Every lost season has it’s own flavor of despair. This one so far is like being repeatedly kicked in the shins. Lots of little kicks. In exactly the same spot. Relentless shin-kicking. As relentless as, for example, just off the top of my head, Julius Randle turning the ball over in traffic, again, 30 seconds after his last turnover in traffic.
Of course we’ll make threats to stop presenting our shins willingly, to hobble away and only return after some miraculous organizational overhaul. But they’re empty, these threats of healthy abandonment. And this is the beauty of Seasonal Knicks Disorder; we get all our anger out in a good old fashioned cathartic break-up. Smash some smash-able items. Slam some doors. Stare out of the window wistfully pining for Luke Kornet. Only to come back a few hours later, watch some Frank Ntilikina highlights from that 13-point offensive explosion against Philly, and remember why you can’t leave.
Because there are reasons to stay. They’re just fragile and distant and aren’t yet strong enough to win basketball games. Mitchell Robinson is one of the most tantalizing athletic prospects in the NBA. Kevin Knox’s shooting form is a work of art. RJ Barrett is a future All-Star and I’ll happily take your money if you disagree. Frank Ntilikina might be the best teammate in the history of sports. If, for some reason, I had a newborn baby whose upbringing I had to entrust to a stranger from New York, I would choose Frank.
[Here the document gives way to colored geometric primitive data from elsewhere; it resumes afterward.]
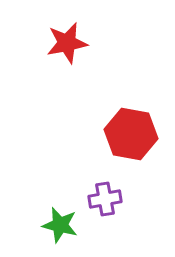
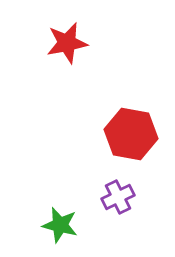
purple cross: moved 13 px right, 2 px up; rotated 16 degrees counterclockwise
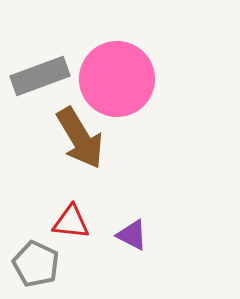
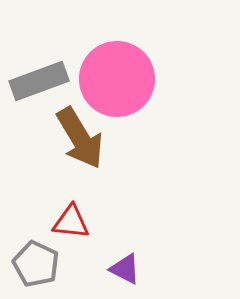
gray rectangle: moved 1 px left, 5 px down
purple triangle: moved 7 px left, 34 px down
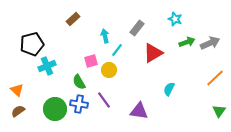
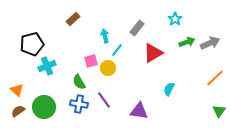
cyan star: rotated 16 degrees clockwise
yellow circle: moved 1 px left, 2 px up
green circle: moved 11 px left, 2 px up
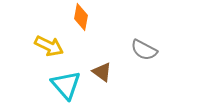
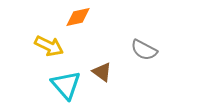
orange diamond: moved 3 px left; rotated 68 degrees clockwise
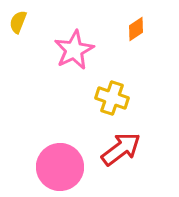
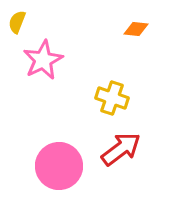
yellow semicircle: moved 1 px left
orange diamond: rotated 40 degrees clockwise
pink star: moved 31 px left, 10 px down
pink circle: moved 1 px left, 1 px up
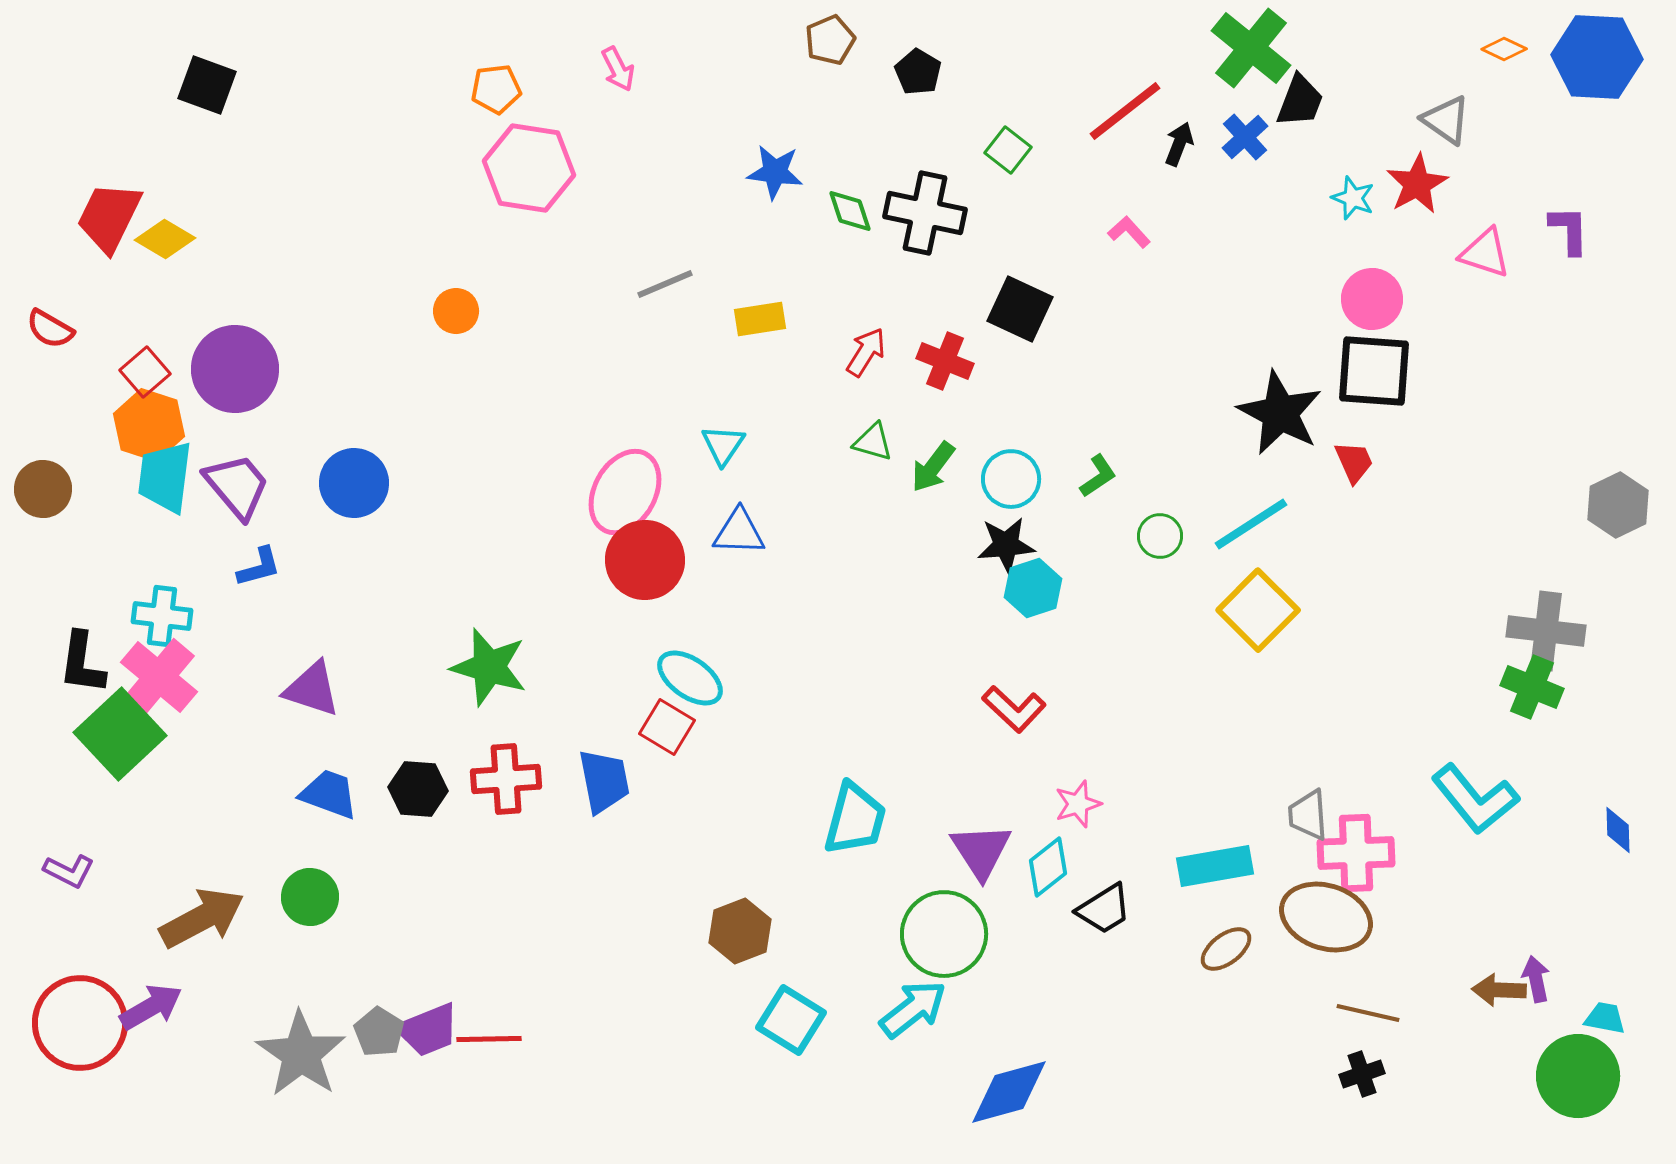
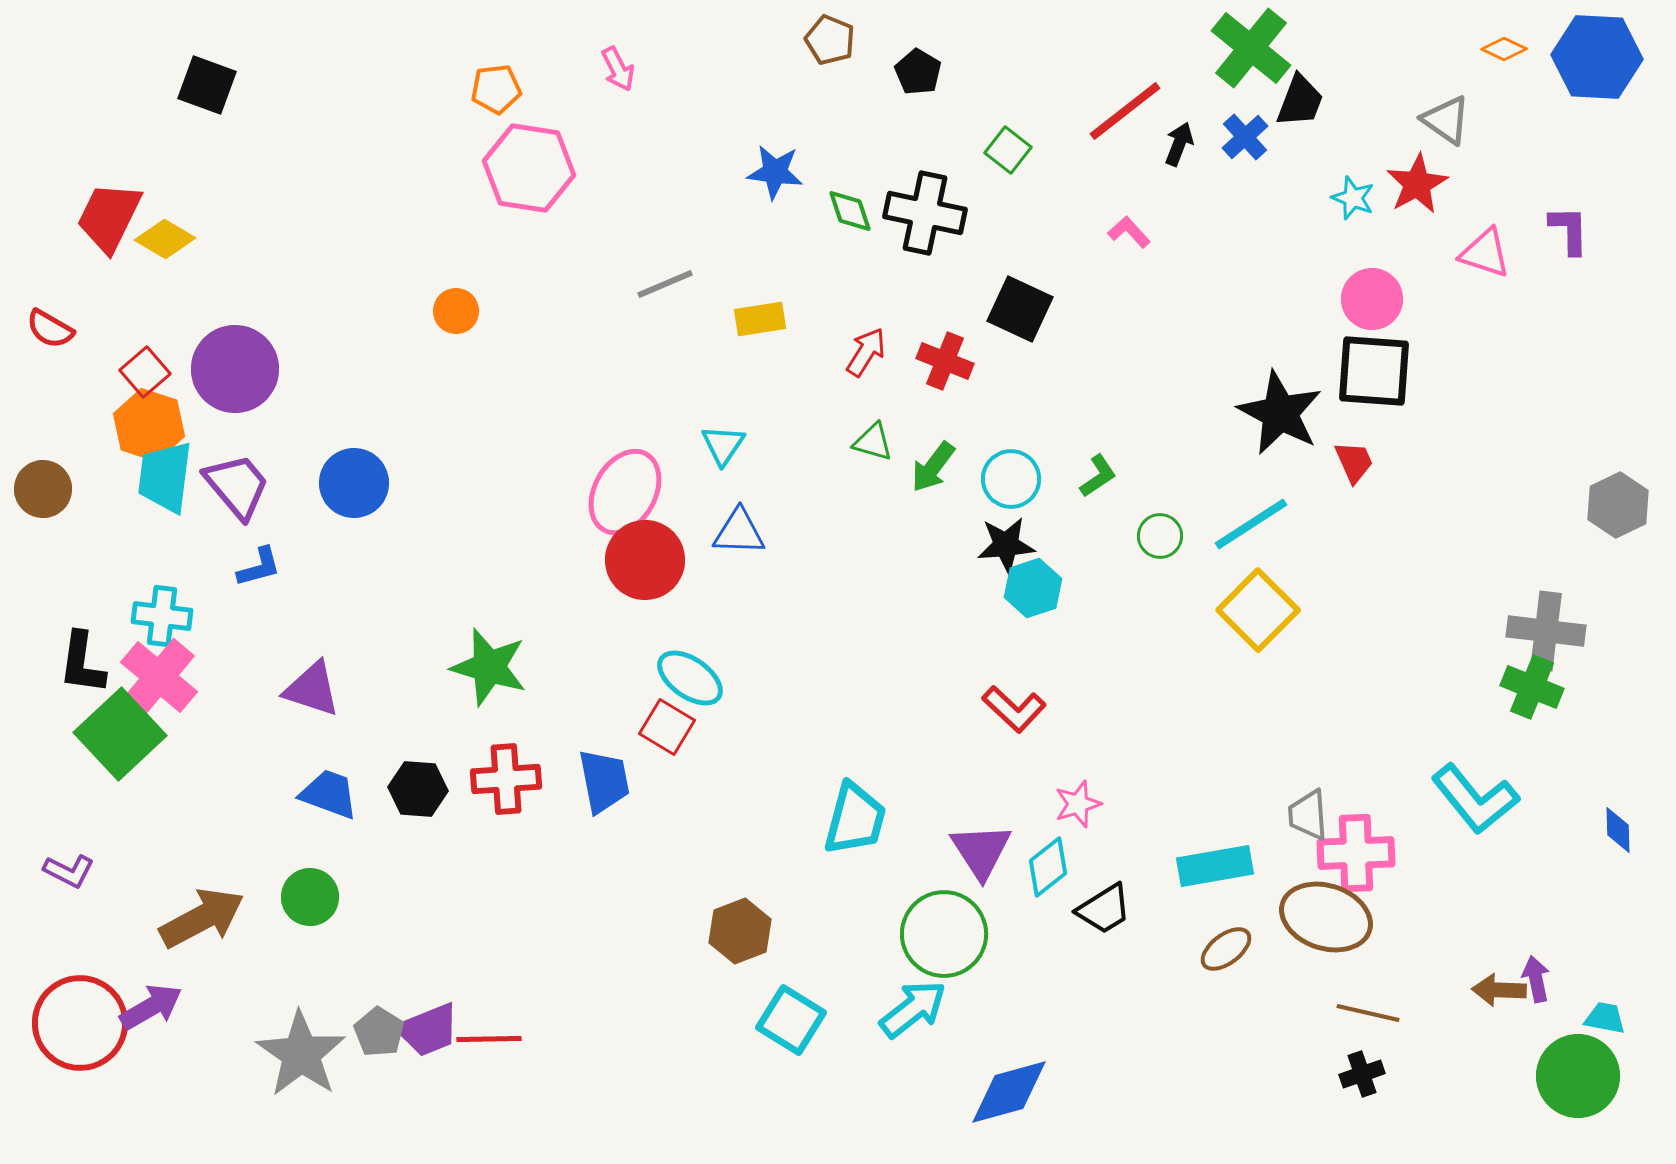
brown pentagon at (830, 40): rotated 27 degrees counterclockwise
That’s right, he’s my starting point guard and now the legal guardian of my hypothetical child.
We have cap flexibility, and all our picks, and James Dolan hasn’t done anything absurd for a whole month now. This is progress. It’s all going to be fine.
Coping with another dud season hinges on investment in lots of moral victories, wrapped up in the meta moral victory of NBA Draft salvation. Steer clear of hoping for wins, beware of fake comebacks and pray for the necessary front office willpower to resist a win-now trade at all costs.
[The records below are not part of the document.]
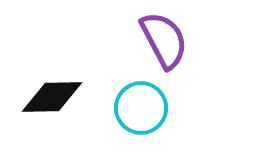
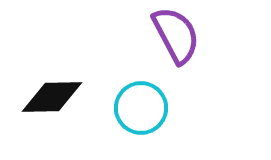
purple semicircle: moved 12 px right, 5 px up
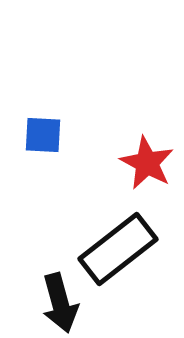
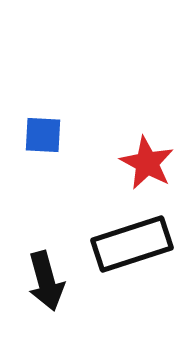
black rectangle: moved 14 px right, 5 px up; rotated 20 degrees clockwise
black arrow: moved 14 px left, 22 px up
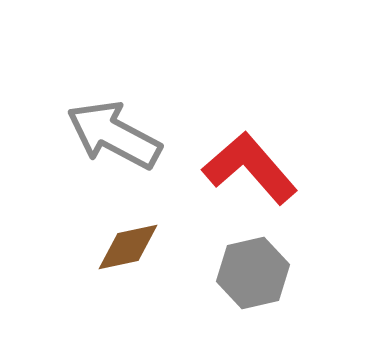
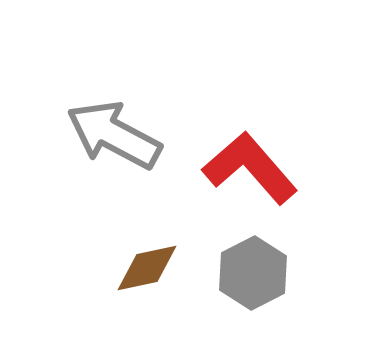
brown diamond: moved 19 px right, 21 px down
gray hexagon: rotated 14 degrees counterclockwise
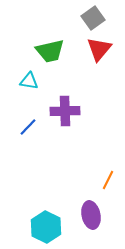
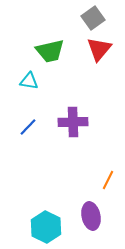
purple cross: moved 8 px right, 11 px down
purple ellipse: moved 1 px down
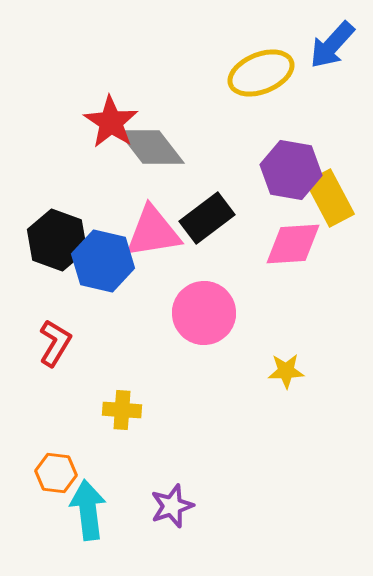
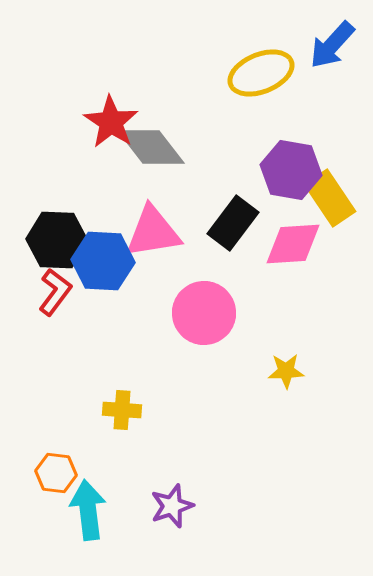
yellow rectangle: rotated 6 degrees counterclockwise
black rectangle: moved 26 px right, 5 px down; rotated 16 degrees counterclockwise
black hexagon: rotated 18 degrees counterclockwise
blue hexagon: rotated 10 degrees counterclockwise
red L-shape: moved 51 px up; rotated 6 degrees clockwise
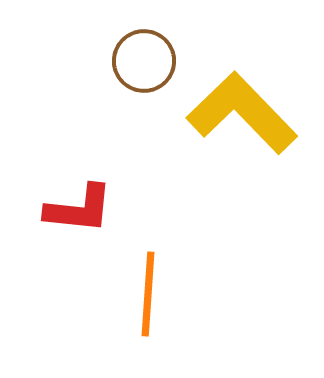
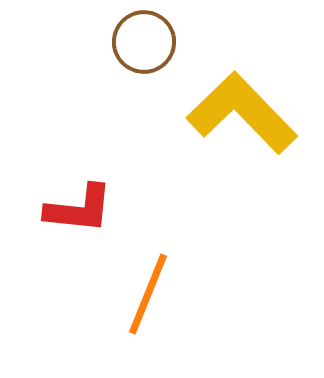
brown circle: moved 19 px up
orange line: rotated 18 degrees clockwise
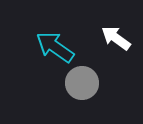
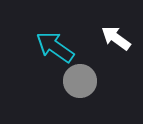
gray circle: moved 2 px left, 2 px up
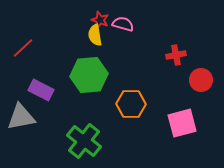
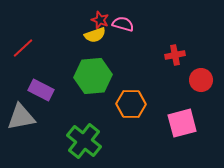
yellow semicircle: rotated 100 degrees counterclockwise
red cross: moved 1 px left
green hexagon: moved 4 px right, 1 px down
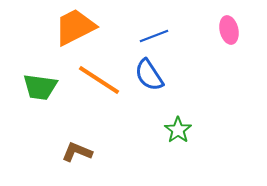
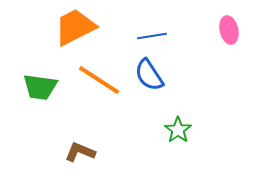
blue line: moved 2 px left; rotated 12 degrees clockwise
brown L-shape: moved 3 px right
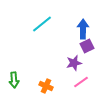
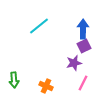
cyan line: moved 3 px left, 2 px down
purple square: moved 3 px left
pink line: moved 2 px right, 1 px down; rotated 28 degrees counterclockwise
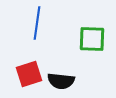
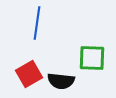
green square: moved 19 px down
red square: rotated 12 degrees counterclockwise
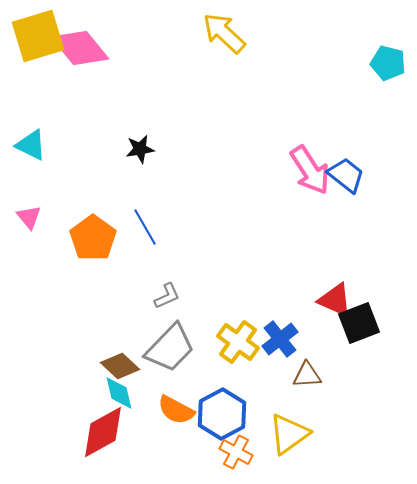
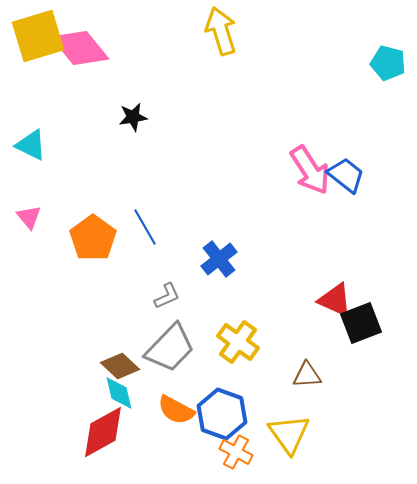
yellow arrow: moved 3 px left, 2 px up; rotated 30 degrees clockwise
black star: moved 7 px left, 32 px up
black square: moved 2 px right
blue cross: moved 61 px left, 80 px up
blue hexagon: rotated 12 degrees counterclockwise
yellow triangle: rotated 30 degrees counterclockwise
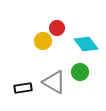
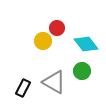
green circle: moved 2 px right, 1 px up
black rectangle: rotated 54 degrees counterclockwise
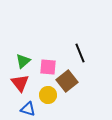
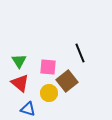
green triangle: moved 4 px left; rotated 21 degrees counterclockwise
red triangle: rotated 12 degrees counterclockwise
yellow circle: moved 1 px right, 2 px up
The currencies of the next 60 games are as follows: Robinson’s foul rate. Knox’s minutes per game. Knox’s ability to survive defensively on switches in said minutes. Barrett’s free throw shooting. Barrett’s 3-point shooting. Ntilikina surviving the return of Elfrid Payton unscathed. David Fizdale’s employment status. Dennis Smith Jr.’s GPS coordinates. Randle’s pick-and-roll usage. The number of future draft picks in the Knicks asset war chest.
Micro-analysis of game by game individual development insulated by and wrapped up in the macro-perspective of another high lottery pick. This is where we find ourselves, at the start of December, again. In a funny and totally unintentional way, the Knicks are adhering to the tenets of peak Sam Hinkie “Process” rebuilding; get as many bites at as many high draft picks as possible. Maybe we look back at 2019-20, at the Fizdale and Randle experience, as the price of acquiring our version of Joel Embiid.
If you still hold out hope for this season’s team, if you’re still invested in this season’s win total, then I admire your fortitude. I hope I’m wrong and you’re right and a winning streak is just around the corner; but for sanity’s sake, I’m retreating into the psychological safety of the fact that this season’s win total means nothing when weighed against another bite at another potential savior next summer.
Now if you’ll excuse me, I’ll be watching Cole Anthony highlights for the next five months.